- _PROBLEM DESCRIPTION_
Print the data below exactly, but only the lines from the one containing "- andra delen i Vampyrkrönikan" down to the one containing "Agosto 21, 2021", inclusive.

■ ■ ■ ■ ■ ■ ■

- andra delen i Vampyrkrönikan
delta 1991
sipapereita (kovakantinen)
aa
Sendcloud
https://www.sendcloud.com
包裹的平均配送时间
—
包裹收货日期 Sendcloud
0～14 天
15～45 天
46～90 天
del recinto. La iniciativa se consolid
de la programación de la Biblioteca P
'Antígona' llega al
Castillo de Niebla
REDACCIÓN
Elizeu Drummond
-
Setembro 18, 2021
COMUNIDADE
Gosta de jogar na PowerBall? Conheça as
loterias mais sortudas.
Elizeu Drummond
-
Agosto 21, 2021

■ ■ ■ ■ ■ ■ ■

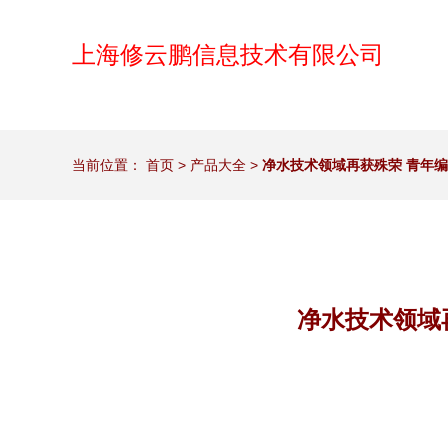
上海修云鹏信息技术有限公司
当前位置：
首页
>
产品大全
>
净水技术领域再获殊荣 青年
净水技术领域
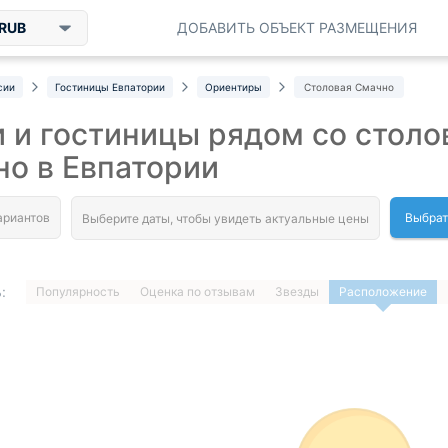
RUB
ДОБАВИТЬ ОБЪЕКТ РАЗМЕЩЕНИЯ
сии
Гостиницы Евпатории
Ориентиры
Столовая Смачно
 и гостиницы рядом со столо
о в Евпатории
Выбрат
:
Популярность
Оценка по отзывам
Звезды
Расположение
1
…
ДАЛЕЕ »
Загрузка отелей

■ ■ ■ ■ ■ ■ ■

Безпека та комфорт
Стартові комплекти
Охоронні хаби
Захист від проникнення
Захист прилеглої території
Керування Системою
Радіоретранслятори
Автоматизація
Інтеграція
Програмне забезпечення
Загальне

■ ■ ■ ■ ■ ■ ■

- _OUTPUT OF THE EXERCISE_
- andra delen i Vampyrkrönikan
delta 1991
sipapereita (kovakantinen)
aa
Sendcloud
https://www.sendcloud.com
包裹的平均配送时间
—
包裹收货日期 Sendcloud
0～14 天
15～45 天
46～90 天
del recinto. La iniciativa se consolid
de la programación de la Biblioteca P
'Antígona' llega al
Castillo de Niebla
REDACCIÓN
Elizeu Drummond
-
Setembro 18, 2021
COMUNIDADE
Gosta de jogar na PowerBall? Conheça as
loterias mais sortudas.
Elizeu Drummond
-
Agosto 21, 2021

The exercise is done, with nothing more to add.